Try it
What follows is a set of records; restate each one word for word and drop the pictures.

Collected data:

------------

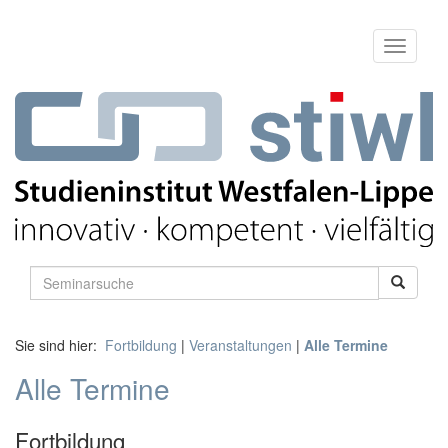
Sie sind hier:
Fortbildung
|
Veranstaltungen
|
Alle Termine
Alle Termine
Fortbildung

------------

Written solution
Sie sind hier:
Fortbildung
|
Veranstaltungen
|
Alle Termine
Alle Termine
Fortbildung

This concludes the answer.